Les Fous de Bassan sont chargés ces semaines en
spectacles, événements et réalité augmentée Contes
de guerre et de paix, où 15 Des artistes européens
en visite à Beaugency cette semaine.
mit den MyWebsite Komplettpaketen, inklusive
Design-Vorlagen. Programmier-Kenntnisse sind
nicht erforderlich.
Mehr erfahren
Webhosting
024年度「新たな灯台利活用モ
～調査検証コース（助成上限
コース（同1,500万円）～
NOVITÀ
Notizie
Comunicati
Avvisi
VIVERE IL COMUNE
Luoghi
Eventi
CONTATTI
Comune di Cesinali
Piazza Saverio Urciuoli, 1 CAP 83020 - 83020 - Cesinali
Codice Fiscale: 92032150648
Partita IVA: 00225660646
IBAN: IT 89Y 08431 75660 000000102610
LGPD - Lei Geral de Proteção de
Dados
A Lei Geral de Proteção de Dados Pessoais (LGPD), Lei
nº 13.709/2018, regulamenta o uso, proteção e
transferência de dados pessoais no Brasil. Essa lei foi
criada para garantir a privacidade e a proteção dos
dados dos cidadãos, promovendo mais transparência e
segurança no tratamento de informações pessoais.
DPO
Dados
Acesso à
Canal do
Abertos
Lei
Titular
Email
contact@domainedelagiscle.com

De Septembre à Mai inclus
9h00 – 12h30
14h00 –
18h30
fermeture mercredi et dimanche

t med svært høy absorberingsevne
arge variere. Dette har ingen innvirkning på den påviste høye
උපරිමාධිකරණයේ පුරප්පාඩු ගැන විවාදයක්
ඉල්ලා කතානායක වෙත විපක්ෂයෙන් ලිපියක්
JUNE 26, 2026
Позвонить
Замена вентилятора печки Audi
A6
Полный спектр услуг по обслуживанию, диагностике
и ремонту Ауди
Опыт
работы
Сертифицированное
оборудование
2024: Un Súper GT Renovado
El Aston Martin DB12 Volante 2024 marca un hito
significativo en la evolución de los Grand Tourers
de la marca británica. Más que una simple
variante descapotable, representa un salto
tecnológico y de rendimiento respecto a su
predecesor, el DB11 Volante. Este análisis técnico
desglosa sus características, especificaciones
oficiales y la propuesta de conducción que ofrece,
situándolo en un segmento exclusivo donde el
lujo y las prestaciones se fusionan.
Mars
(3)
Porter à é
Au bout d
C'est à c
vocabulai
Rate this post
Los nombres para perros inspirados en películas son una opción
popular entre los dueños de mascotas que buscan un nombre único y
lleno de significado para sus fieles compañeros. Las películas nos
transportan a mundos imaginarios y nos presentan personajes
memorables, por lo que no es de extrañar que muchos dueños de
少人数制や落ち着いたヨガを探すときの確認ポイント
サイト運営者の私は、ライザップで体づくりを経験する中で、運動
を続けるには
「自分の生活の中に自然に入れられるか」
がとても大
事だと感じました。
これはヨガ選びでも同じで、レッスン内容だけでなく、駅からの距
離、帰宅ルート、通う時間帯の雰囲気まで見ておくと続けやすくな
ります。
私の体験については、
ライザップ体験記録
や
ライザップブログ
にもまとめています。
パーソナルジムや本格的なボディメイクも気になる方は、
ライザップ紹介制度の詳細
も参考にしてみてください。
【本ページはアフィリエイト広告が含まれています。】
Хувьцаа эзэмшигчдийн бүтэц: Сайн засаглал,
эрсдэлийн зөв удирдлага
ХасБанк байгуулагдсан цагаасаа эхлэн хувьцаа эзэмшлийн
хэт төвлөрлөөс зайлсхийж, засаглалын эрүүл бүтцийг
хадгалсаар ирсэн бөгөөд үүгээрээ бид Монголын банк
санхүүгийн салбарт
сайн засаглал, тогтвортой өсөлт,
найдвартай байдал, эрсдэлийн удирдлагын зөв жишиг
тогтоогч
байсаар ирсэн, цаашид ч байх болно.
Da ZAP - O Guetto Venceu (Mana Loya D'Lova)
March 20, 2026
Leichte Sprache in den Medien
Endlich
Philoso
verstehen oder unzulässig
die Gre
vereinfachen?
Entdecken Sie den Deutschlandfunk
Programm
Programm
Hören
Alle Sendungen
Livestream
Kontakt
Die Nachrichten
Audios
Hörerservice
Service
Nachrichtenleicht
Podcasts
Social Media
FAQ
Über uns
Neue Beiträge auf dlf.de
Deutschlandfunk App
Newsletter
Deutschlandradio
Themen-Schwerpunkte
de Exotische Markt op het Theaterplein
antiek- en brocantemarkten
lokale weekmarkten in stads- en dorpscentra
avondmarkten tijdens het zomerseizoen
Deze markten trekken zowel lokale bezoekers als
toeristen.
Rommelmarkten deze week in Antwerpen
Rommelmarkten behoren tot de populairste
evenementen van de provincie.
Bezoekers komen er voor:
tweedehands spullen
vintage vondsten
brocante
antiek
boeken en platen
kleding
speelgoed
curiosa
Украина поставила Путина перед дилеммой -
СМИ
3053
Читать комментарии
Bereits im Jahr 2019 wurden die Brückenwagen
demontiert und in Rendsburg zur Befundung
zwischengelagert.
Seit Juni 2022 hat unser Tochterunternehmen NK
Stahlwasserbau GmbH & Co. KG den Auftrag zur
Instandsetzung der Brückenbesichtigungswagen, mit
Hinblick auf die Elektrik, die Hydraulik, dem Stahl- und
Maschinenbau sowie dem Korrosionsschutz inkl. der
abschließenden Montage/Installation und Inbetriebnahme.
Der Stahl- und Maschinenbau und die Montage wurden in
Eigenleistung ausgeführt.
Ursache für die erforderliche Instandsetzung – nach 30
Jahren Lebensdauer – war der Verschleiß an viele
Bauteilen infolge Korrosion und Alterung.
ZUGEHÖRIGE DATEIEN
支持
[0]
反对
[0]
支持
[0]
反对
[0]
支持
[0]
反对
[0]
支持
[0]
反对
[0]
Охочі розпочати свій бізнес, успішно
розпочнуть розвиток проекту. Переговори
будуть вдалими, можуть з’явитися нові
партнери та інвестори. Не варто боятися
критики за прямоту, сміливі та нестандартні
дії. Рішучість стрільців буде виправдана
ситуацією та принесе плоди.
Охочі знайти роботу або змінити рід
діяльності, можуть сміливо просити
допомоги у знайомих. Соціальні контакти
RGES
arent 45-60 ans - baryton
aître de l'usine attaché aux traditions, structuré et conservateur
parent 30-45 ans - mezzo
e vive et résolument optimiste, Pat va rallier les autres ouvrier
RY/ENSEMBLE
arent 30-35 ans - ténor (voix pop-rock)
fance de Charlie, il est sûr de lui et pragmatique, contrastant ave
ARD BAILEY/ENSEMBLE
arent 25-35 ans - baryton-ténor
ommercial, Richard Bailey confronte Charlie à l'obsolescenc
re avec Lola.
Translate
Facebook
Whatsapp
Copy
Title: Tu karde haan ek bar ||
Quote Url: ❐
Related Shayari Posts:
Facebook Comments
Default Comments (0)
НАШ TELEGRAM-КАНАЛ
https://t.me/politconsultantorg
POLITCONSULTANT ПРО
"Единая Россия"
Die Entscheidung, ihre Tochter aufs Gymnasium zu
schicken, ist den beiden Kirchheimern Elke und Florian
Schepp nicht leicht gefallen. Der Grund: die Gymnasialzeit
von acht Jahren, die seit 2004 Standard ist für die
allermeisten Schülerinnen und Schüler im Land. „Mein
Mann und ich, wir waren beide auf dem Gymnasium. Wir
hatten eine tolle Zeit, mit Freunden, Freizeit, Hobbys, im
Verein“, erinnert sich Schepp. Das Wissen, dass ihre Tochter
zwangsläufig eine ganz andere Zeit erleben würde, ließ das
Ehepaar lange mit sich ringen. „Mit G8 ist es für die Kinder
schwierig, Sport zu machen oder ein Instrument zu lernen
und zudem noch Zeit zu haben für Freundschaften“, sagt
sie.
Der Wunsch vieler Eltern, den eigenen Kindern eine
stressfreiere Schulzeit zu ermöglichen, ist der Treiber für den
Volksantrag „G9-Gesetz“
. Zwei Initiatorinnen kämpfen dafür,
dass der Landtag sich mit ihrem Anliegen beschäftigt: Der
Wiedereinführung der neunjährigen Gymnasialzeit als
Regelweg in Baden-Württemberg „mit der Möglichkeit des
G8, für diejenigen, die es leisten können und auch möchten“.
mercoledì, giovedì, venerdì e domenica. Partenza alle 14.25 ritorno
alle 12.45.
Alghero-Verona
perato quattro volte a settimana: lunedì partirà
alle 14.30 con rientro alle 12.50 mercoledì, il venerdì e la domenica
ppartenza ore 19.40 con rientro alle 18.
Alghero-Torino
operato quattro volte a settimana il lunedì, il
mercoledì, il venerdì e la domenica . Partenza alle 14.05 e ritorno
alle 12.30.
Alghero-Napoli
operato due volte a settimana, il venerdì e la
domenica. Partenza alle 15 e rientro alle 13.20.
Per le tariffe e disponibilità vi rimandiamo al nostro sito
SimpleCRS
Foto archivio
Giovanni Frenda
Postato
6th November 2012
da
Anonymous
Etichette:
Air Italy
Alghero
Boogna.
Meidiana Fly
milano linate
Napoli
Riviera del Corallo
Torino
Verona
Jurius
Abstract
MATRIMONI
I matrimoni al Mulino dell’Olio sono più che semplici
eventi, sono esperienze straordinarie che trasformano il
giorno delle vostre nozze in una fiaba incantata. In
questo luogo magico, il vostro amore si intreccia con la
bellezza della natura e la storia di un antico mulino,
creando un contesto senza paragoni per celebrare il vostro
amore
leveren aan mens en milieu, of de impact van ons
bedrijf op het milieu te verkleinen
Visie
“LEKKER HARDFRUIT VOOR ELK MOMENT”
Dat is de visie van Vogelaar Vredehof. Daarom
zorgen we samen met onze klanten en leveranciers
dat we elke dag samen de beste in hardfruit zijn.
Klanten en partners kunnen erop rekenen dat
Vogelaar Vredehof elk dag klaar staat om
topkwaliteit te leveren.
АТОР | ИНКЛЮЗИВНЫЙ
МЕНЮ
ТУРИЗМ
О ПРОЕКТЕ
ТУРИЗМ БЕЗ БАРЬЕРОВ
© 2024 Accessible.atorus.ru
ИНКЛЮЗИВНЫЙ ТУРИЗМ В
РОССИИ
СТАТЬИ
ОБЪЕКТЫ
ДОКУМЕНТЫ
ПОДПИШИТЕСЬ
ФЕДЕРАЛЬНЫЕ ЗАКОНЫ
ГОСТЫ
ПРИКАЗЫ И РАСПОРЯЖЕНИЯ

WHAT THE EXERCISE ASKS: Retype the entries above exactly, but only from the line containing "von acht Jahren, die" through the line containing "Der Wunsch vieler", both included.

ANSWER FOR THIS EXERCISE:
von acht Jahren, die seit 2004 Standard ist für die
allermeisten Schülerinnen und Schüler im Land. „Mein
Mann und ich, wir waren beide auf dem Gymnasium. Wir
hatten eine tolle Zeit, mit Freunden, Freizeit, Hobbys, im
Verein“, erinnert sich Schepp. Das Wissen, dass ihre Tochter
zwangsläufig eine ganz andere Zeit erleben würde, ließ das
Ehepaar lange mit sich ringen. „Mit G8 ist es für die Kinder
schwierig, Sport zu machen oder ein Instrument zu lernen
und zudem noch Zeit zu haben für Freundschaften“, sagt
sie.
Der Wunsch vieler Eltern, den eigenen Kindern eine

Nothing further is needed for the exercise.